▶ **Work request**: Anywhere the string "funzionamento" shows up in the listing below, copy the line it is in.
#####
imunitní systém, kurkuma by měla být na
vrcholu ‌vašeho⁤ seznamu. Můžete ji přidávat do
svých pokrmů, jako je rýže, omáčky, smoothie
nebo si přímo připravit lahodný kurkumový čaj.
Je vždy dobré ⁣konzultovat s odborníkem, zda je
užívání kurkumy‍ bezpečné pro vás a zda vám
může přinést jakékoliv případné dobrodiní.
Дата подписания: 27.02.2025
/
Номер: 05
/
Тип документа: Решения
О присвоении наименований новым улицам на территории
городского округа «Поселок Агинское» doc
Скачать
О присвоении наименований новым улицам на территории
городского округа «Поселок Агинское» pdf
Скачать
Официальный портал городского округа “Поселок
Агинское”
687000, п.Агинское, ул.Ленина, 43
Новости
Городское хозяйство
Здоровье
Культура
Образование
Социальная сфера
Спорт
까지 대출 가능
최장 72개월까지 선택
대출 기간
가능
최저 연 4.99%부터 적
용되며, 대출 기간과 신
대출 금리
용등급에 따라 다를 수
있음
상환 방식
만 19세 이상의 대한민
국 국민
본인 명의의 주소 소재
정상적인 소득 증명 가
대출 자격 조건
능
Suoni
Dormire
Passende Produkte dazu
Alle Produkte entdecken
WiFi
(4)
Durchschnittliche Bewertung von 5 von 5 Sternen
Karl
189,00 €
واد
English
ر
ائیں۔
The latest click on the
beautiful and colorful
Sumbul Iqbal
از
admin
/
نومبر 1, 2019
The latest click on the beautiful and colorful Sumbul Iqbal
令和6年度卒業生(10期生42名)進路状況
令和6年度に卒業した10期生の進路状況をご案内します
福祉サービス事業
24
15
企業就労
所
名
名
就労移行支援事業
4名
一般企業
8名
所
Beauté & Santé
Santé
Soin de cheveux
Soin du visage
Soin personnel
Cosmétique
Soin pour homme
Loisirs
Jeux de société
#####
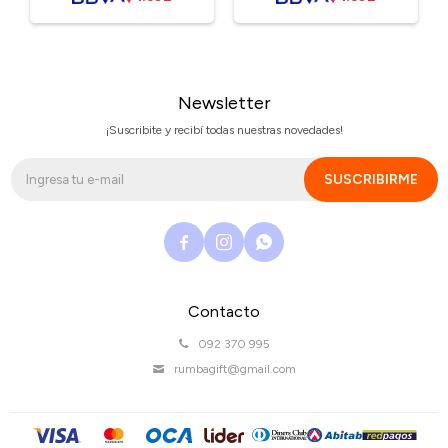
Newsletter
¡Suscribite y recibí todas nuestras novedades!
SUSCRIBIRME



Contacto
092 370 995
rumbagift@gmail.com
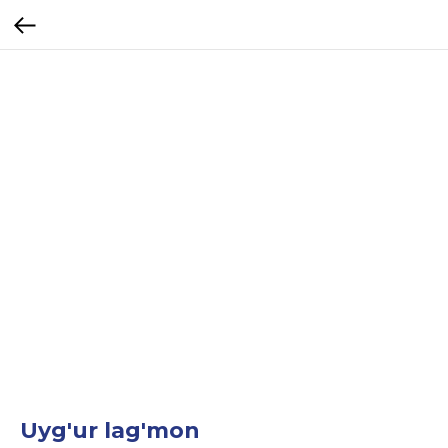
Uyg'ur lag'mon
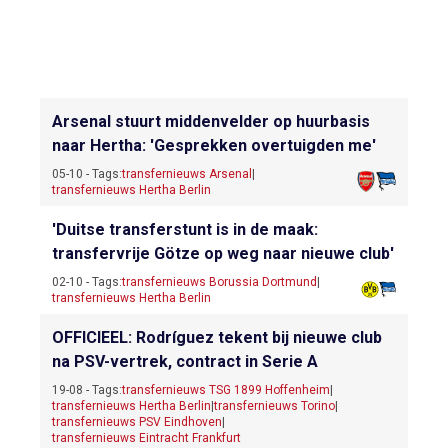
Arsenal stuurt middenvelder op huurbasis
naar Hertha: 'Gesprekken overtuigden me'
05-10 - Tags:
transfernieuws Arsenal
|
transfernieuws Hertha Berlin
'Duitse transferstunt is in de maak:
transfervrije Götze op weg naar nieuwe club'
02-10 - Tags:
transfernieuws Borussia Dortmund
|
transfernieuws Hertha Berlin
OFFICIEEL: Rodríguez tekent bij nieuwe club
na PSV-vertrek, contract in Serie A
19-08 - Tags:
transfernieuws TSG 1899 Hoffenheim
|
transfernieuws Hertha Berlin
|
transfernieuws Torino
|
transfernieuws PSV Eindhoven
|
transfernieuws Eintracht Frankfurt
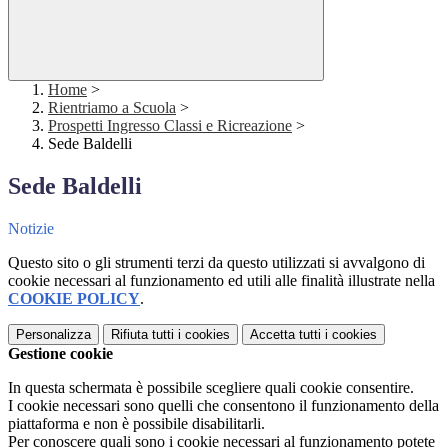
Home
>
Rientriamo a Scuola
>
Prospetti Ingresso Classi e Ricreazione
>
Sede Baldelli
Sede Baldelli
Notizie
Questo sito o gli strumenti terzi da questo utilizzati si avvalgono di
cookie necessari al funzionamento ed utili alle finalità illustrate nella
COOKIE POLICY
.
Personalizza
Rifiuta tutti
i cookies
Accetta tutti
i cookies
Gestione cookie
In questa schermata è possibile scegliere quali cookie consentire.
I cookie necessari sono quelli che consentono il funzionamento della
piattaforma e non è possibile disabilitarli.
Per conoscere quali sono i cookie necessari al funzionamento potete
#####
▶ **Task answer**:
cookie necessari al funzionamento ed utili alle finalità illustrate nella
I cookie necessari sono quelli che consentono il funzionamento della
Per conoscere quali sono i cookie necessari al funzionamento potete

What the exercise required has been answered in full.